Information provided:
++++++++

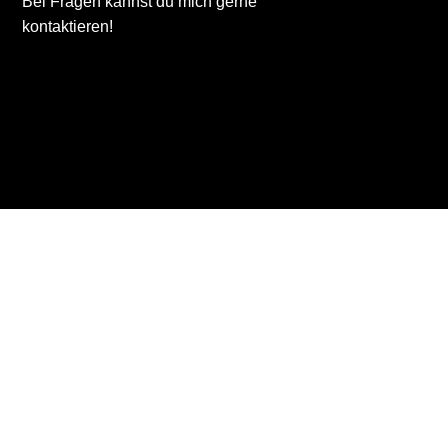
Bei Fragen kannst du mich gerne
kontaktieren!
Quicklinks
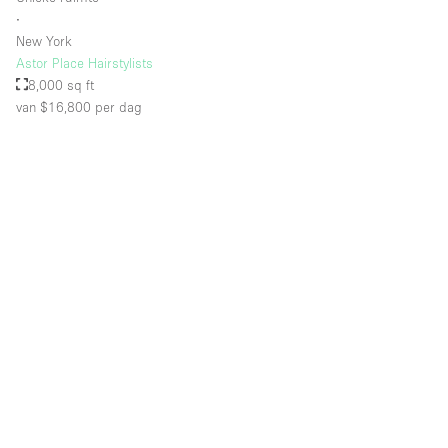
∙
New York
Astor Place Hairstylists
8,000 sq ft
van $16,800
per dag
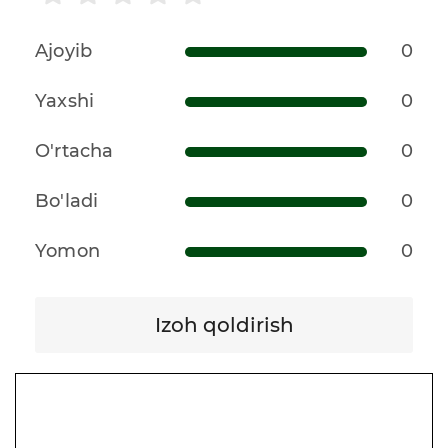
Ajoyib
0
Yaxshi
0
O'rtacha
0
Bo'ladi
0
Yomon
0
Izoh qoldirish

++++++++

Problem to work on: Every word of the material, and none of its pictures, should be set down again.

Exercise output:
Bei Fragen kannst du mich gerne
kontaktieren!
Quicklinks
∙
New York
Astor Place Hairstylists
8,000 sq ft
van $16,800
per dag
Ajoyib
0
Yaxshi
0
O'rtacha
0
Bo'ladi
0
Yomon
0
Izoh qoldirish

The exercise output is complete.